What I want to do:
There is a external chip with a parallel interface ( 8 or 16 bits) and a strobe-clock. Each time the strobe-clock line from this chip goes low a new byte at the output port of this chip is valid.
Examples for this are fast ADC-chips or camera chips. E.g. see page 13 in this pdf:
http://www.sparkfun.com/datasheets/Sensors/Imaging/TCM8240MD_E150405_REV13.pdf
DCLK is the strobe clock I mentioned above, and there is a VBLK and HBLK signal to indicate the start of the stream. Does it make sense to interface a 1.3MPix camera chip - with 10MBytes for one raw picture - to the MSP430 wtih 16kBytes of RAM? Yes! I only need one line from the sensor (e.g. for bar code reader), and the TCM8240 is quite cheap.
How to do it using DMA:
I want to use a F5438A and its DMA capabilities to get the byte stream into the RAM of the MSP430. I will tie DCLK, VBLK and HBLK together using a NAND and feed this to P2.7 (DMAE0 this is DMATrigger31 signal). The parallel bus (D0-D7) is connected to a MSP430 port - e.g. P6. DCLK is asynchronous to MCLK. According to the datasheet the MSP430 needs 4 MCLK's to get a byte from the port to RAM after the DMA trigger signal has been activated.
The question:
When is the byte at input port P6 read? How long has the byte at P6 to be stable? In which of the 4 MCLK's is it read? I see no timing diagram in the datasheet.

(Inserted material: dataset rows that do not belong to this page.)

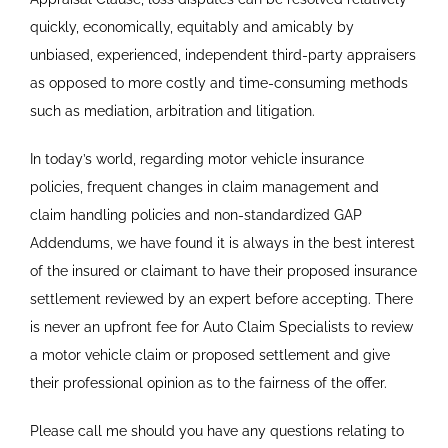
quickly, economically, equitably and amicably by
unbiased, experienced, independent third-party appraisers
as opposed to more costly and time-consuming methods
such as mediation, arbitration and litigation.
In today’s world, regarding motor vehicle insurance
policies, frequent changes in claim management and
claim handling policies and non-standardized GAP
Addendums, we have found it is always in the best interest
of the insured or claimant to have their proposed insurance
settlement reviewed by an expert before accepting. There
is never an upfront fee for Auto Claim Specialists to review
a motor vehicle claim or proposed settlement and give
their professional opinion as to the fairness of the offer.
Please call me should you have any questions relating to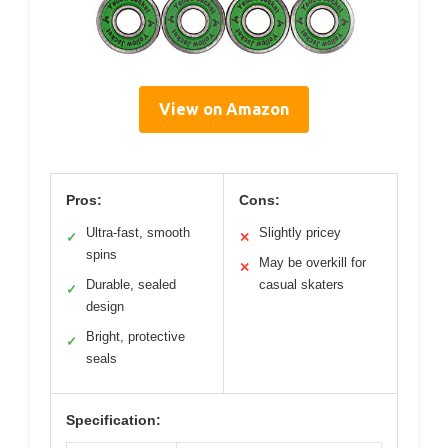
View on Amazon
Pros:
Cons:
Ultra-fast, smooth
Slightly pricey
✓
✕
spins
May be overkill for
✕
Durable, sealed
casual skaters
✓
design
Bright, protective
✓
seals
Specification: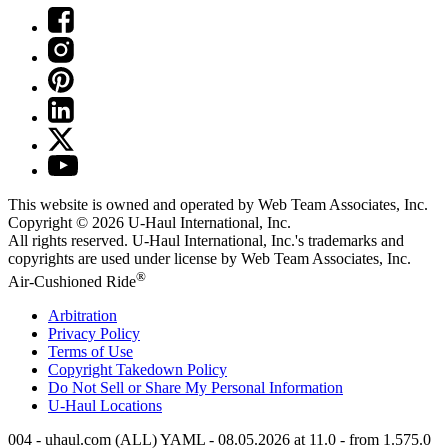
This website is owned and operated by Web Team Associates, Inc.
Copyright © 2026
U-Haul
International, Inc.
All rights reserved.
U-Haul
International, Inc.'s trademarks and
copyrights are used under license by Web Team Associates, Inc.
®
Air-Cushioned Ride
Arbitration
Privacy Policy
Terms of Use
Copyright Takedown Policy
Do Not Sell or Share My Personal Information
U-Haul
Locations
004 - uhaul.com (ALL) YAML - 08.05.2026 at 11.0 - from 1.575.0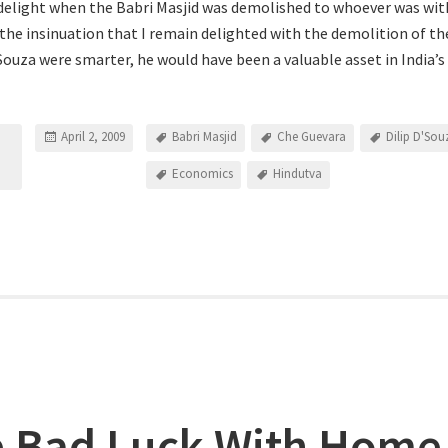
delight when the Babri Masjid was demolished to whoever was withi
 the insinuation that I remain delighted with the demolition of the
’Souza were smarter, he would have been a valuable asset in India’
April 2, 2009
Babri Masjid
Che Guevara
Dilip D'Sou
Economics
Hindutva
 Bad Luck With Home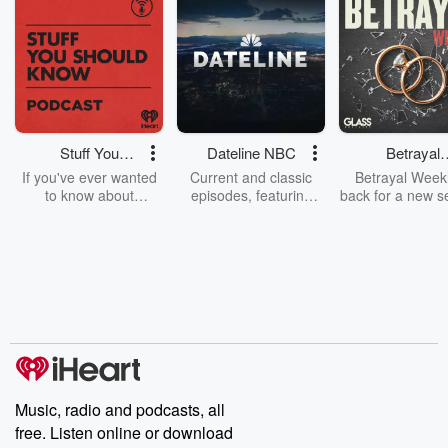
Stuff You
Dateline NBC
Betrayal
Should Know
Weekly
If you've ever wanted
Current and classic
Betrayal Weekl
to know about
episodes, featuring
back for a new s
champagne, satanism,
compelling true-crime
Every Thursd
the Stonewall Uprising,
mysteries, powerful
Betrayal Wee
chaos theory, LSD, El
documentaries and in-
shares first-h
Nino, true crime and
depth investigations.
accounts of br
Rosa Parks, then look
Follow now to get the
trust, shocki
no further. Josh and
latest episodes of
deceptions, an
Chuck have you
Dateline NBC
trail of destructi
covered.
completely free, or
leave behind. H
subscribe to Dateline
by Andrea Gun
Premium for ad-free
this weekly on
listening and exclusive
series digs into re
Music, radio and podcasts, all
bonus content:
stories of betray
DatelinePremium.com
the aftermath.
free. Listen online or download
stories of double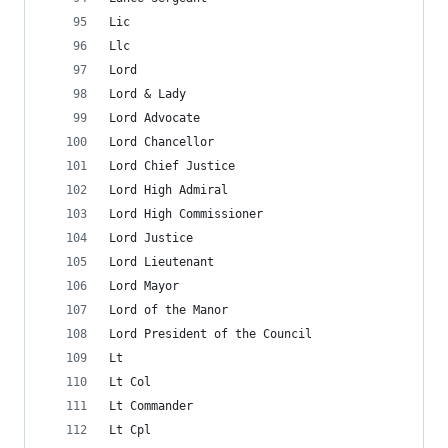
Lic
Llc
Lord
Lord & Lady
Lord Advocate
Lord Chancellor
Lord Chief Justice
Lord High Admiral
Lord High Commissioner
Lord Justice
Lord Lieutenant
Lord Mayor
Lord of the Manor
Lord President of the Council
Lt
Lt Col
Lt Commander
Lt Cpl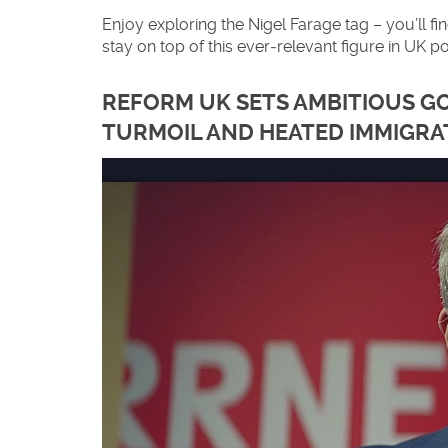
Enjoy exploring the Nigel Farage tag – you’ll 
stay on top of this ever‑relevant figure in UK pol
REFORM UK SETS AMBITIOUS GO
TURMOIL AND HEATED IMMIGRA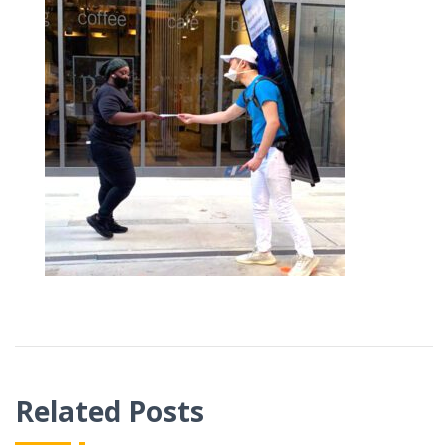
Related Posts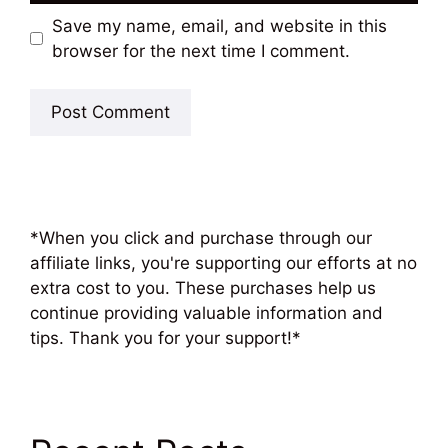
Save my name, email, and website in this
browser for the next time I comment.
*When you click and purchase through our
affiliate links, you're supporting our efforts at no
extra cost to you. These purchases help us
continue providing valuable information and
tips. Thank you for your support!*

My assumptions - after reading the manuals - are:
1st cycle: synchronise (finish the last command of the CPU)
2nd cycle: read P6
3rd cycle: write to RAM
4th cycle: synchronise
Is this ok? I think it is a good idea to put a latch in front to P6. With 24MHz MCLK the MSP430 should be able to handle a 6MHz DCLK.
Is there a better way to get a external clocked byte stream into RAM? Maybe it is better to try to get the external strobe clk synchonous to MCLK and use burst mode and just 2 MCLK cycles per byte. Hmm are there any application notes or examples available somewhere?